Edited by Allison Beeby, Doris Ensinger and Marisa Presas
[Benjamins Translation Library 32] 2000
► pp. 251–260
Title: Problems and strategies in the translating English common names for animals in scientific texts for non-specialists. Common, non-scientific, names for animals make up an important part of the terminology used in scientific texts for non-specialists in English. This is due to both the genre’s thematic orientation toward nature as well as to the wide variety of common names available to the English language which is, in turn, partly a consequence of the long-standing English tradition of amateur and specialist study of fauna which has led to the coining of a great number of artificial, non-scientific animal names. After briefly explaining the basics of taxonomic naming and vernacular zoonymy, this paper goes on to discuss the problems which arise when translating such animal names into Spanish.
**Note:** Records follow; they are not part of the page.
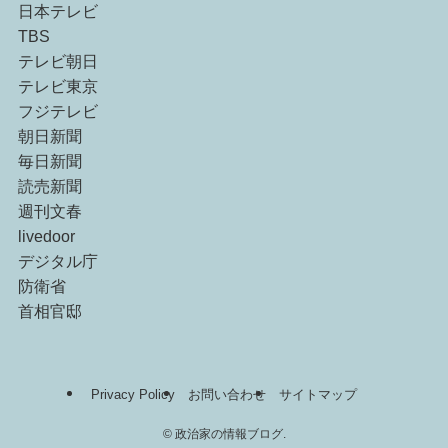
日本テレビ
TBS
テレビ朝日
テレビ東京
フジテレビ
朝日新聞
毎日新聞
読売新聞
週刊文春
livedoor
デジタル庁
防衛省
首相官邸
Privacy Policy
お問い合わせ
サイトマップ
©
政治家の情報ブログ.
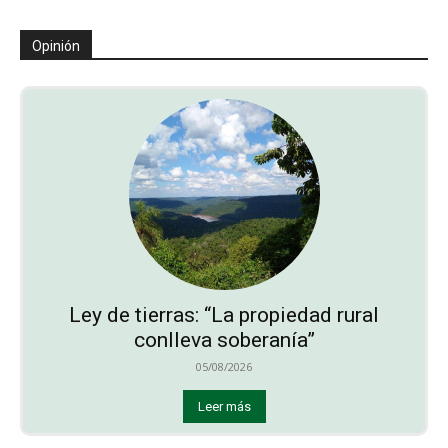
Opinión
Ley de tierras: “La propiedad rural
conlleva soberanía”
05/08/2026
Leer más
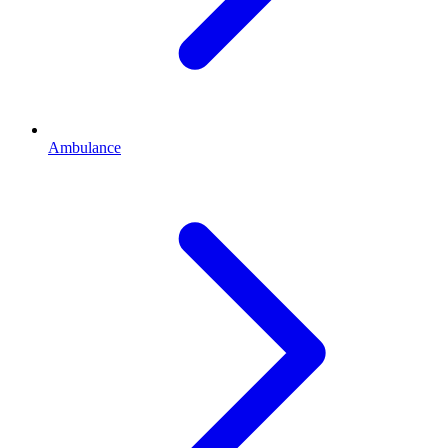
Ambulance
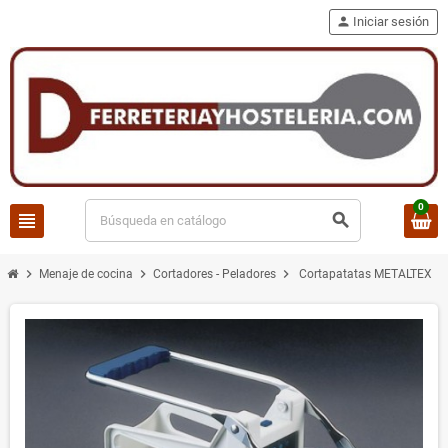
person
Iniciar sesión
0
view_headline
search
chevron_right
chevron_right
chevron_right
Menaje de cocina
Cortadores - Peladores
Cortapatatas METALTEX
Bearing in mind a series of translation errors detected in the Spanish version of several articles taken from newspapers, Scientific American and National Geographic Magazine, a number of translation strategies are proposed in order to overcome three main following problems: 1. the fact that bilingual English-Spanish dictionaries fail to include many common names for animals; 2. the frequent absence of scientific names to accompany their popular equivalents in English texts for non-specialists; and 3. the frequent lack of a popular Spanish equivalent for the corresponding common name in English.